Un'altra convinzione io credo sia sorta in voi e, cioè, che chiunque osasse attentare ai diritti e agli interessi della Patria, troverebbe in terra, in mare, in cielo, la immediata, risoluta, fierissima risposta di un intero popolo in armi.

Ciò stabilito, desidero che una terza convinzione non si faccia strada in voi e, cioè, che ormai tutto è a posto e che possiamo dormire sonni tranquilli. Appunto perché molto si è fatto, bisogna dire a noi stessi che il più resta da fare. E lo faremo a qualunque costo. Così noi intendiamo assicurare la pace in genere; ma soprattutto la « nostra » pace.

Noi respingiamo illusioni ed utopie. Per questo abbiamo lasciato lo spaccio che le vende a Ginevra. Quello che ha sempre contato e conta nei rapporti fra i popoli è il loro potenziale di guerra. Noi mettiamo in prima linea del nostro potenziale le forze dello spirito.
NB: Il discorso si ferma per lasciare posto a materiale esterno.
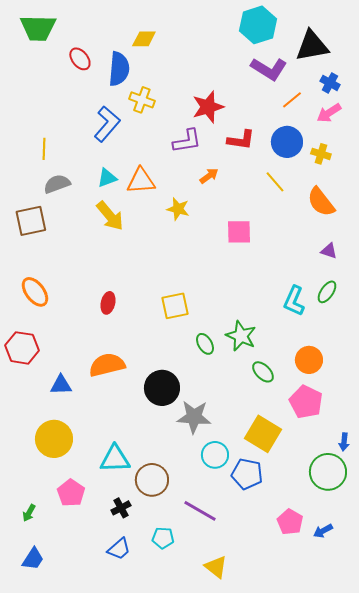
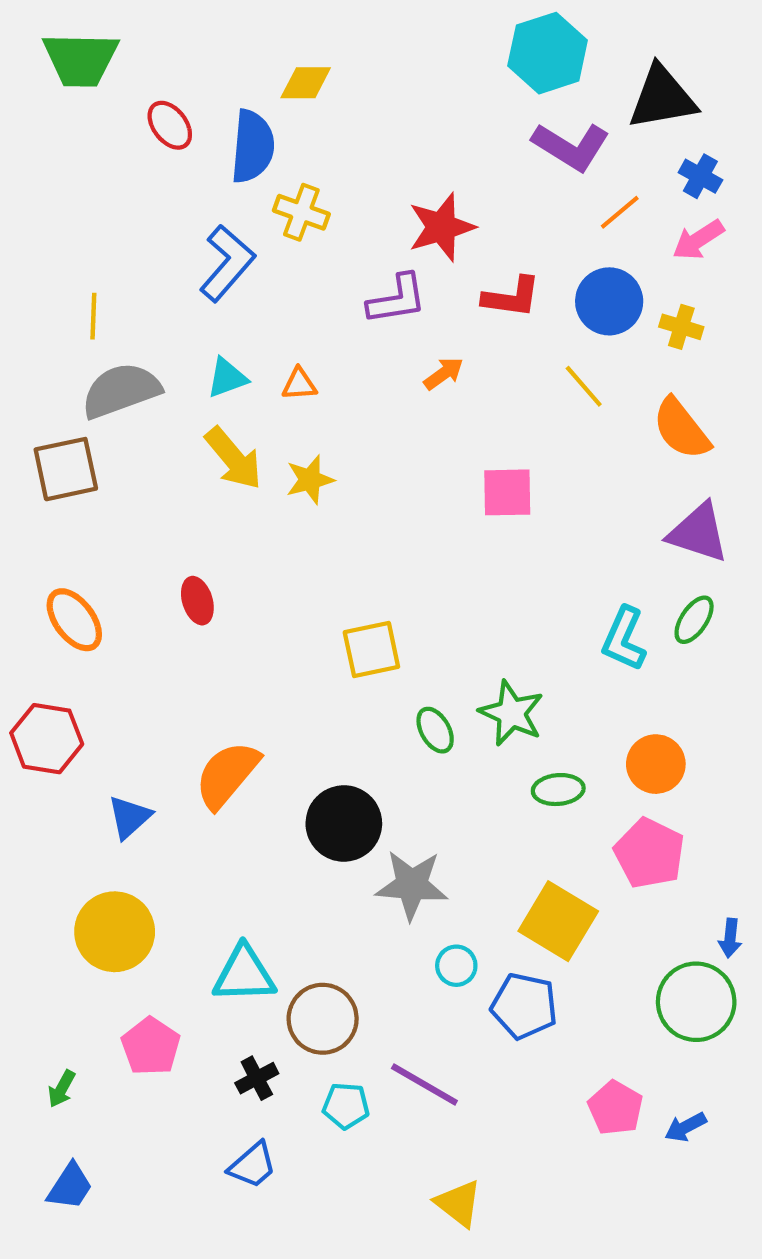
orange triangle: (141, 181) -> (299, 384), size x0.6
gray semicircle: (57, 184) -> (121, 391), size x1.4
yellow star: (178, 209) -> (310, 480), moved, turned -30
purple triangle: (329, 251) -> (698, 533), size x1.8
red ellipse: (108, 303) -> (197, 601), moved, turned -30
orange semicircle: (107, 365) -> (227, 775), turned -36
green ellipse: (263, 372) -> (558, 790), turned -50
blue triangle: (61, 385) -> (129, 817), turned -40
cyan circle: (215, 455) -> (456, 966), size x0.7
cyan pentagon: (163, 538) -> (346, 1106), moved

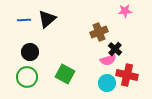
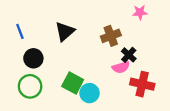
black triangle: (47, 19) -> (65, 31), moved
blue line: (24, 20) -> (20, 31), moved, turned 72
cyan circle: (107, 83) -> (89, 93), moved

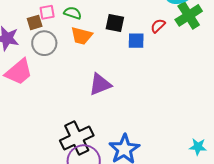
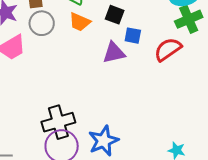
red semicircle: (158, 26) -> (168, 49), moved, size x1.8
purple triangle: (100, 84) -> (114, 53), moved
Esse non furono mai in Italia così profonde, così diffuse, così ardenti e volitive come oggi.

Napoleone Buonaparte, l'italiano che trovò in Francia lo strumento per dispiegare il suo sovrumano genio militare, previde questo: Quando durante la guerra di Spagna il Maresciallo di Francia Suchet chiese all'imperatore di poter disporre della divisione italiana Palombini, Napoleone rispose: « Avete ragione, questi, Italiani saranno un giorno i primi soldati del mondo ».

Noi questo vogliamo: che il vaticinio napoleonico si tramuti nella realtà fascista e romana del nostro tempo.

(Subito dopo il discorso, i deputati, convocati a Montecitorio per una riunione straordinaria, superando la formalità di ogni regolamento, approvano una proposta di legge con la quale è creato il grado di Primo Maresciallo dell'Impero e conferiscono tale grado a S. M. il Re Imperatore e a Benito Mussolini, Duce del Fascismo.)